I get asked a lot about gratuity guidelines for wedding vendors, so below you'll find Ultimate Wedding Vendor Tipping Guide borrowed from Brides.com.

Hair/makeup pros: 15–20 percent of the total bill

Musicians: $25–$50 each

Officiant: $50 if you're married by a judge or clerk; clergy members, in general, don't accept tips, so instead, make a donation ($100 on average) to the appropriate house of worship.

Altar boys or girls: $5–$10; if they decline, add this amount to your donation to the church.

Wedding planners: 10-15 percent of contracted price

Photographers/videographers: $100–$200 if the pro is part of a larger outfit or agency (but not the owner).  Second shooters should receive $50–$75.

Catering manager: $250–$500

Waitstaff: 15 percent of the total pretax food bill (given to the catering manager or "captain" to distribute)

Bartenders: 10–15 percent of the total pretax bar bill. Inform the bartenders of your intent to tip after the reception, and request that they refuse tips from guests.  No horrid tip jars!

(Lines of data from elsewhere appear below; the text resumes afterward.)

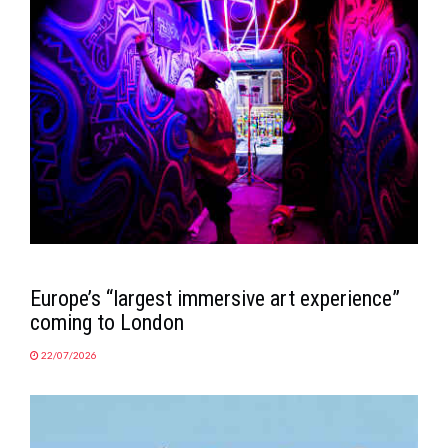
MAGAZINE
ABOUT
SUBSCRIBE
Europe’s “largest immersive art experience”
coming to London
22/07/2026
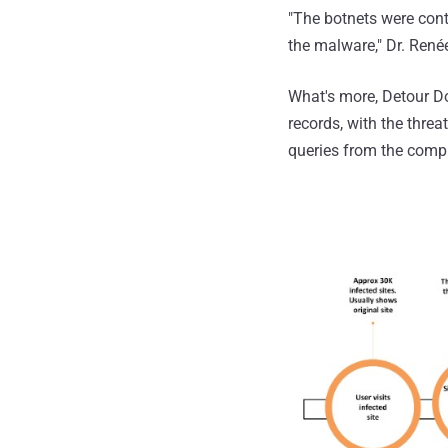
"The botnets were cont
the malware," Dr. Renée
What's more, Detour Do
records, with the thre
queries from the comp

Reception band/DJ: $25–$50 per person, but take their performance into account: Did your bashful uncle boogie for the first time in 40 years?  Then give a little more cash.

Chauffeur/driver: 15–20 percent of the total bill, typically presented at the end of the day

Valets: $1–$2 per car, given to the supervisor in advance, to be split among staff.  Display a sign at the valet station stating that gratuities have been taken care of.  The valets should also be instructed to refuse any tips offered by guests.

Restroom/coat-check attendants: $.50–$2 per guest; calculate this total in advance and give to your reception site manager to distribute.

Delivery people: $5–$20 per person for deliveries arriving from your florist, baker, rental company, and other vendors.  These staffers may also be doing the heavy lifting, on-site setup, and hauling away that come with producing your wedding—so tip accordingly.

Bellhop: $1–$2 per piece of luggage brought to and from the room

Doorperson: $1–$2 per task for any kind of assistance, like hailing a cab

Housekeeper: $2–$4 per day

Concierge: $5–$20, depending on the request(s)

Of course these suggestions are standard guidelines. If you feel a vendor went above and beyond the call of duty, bless them accordingly.  And if you are disappointed with the level of service of a vendor, you are not obligated to extend gratuity.  But make sure to let them know how you feel so that they can improve for the next clients they service.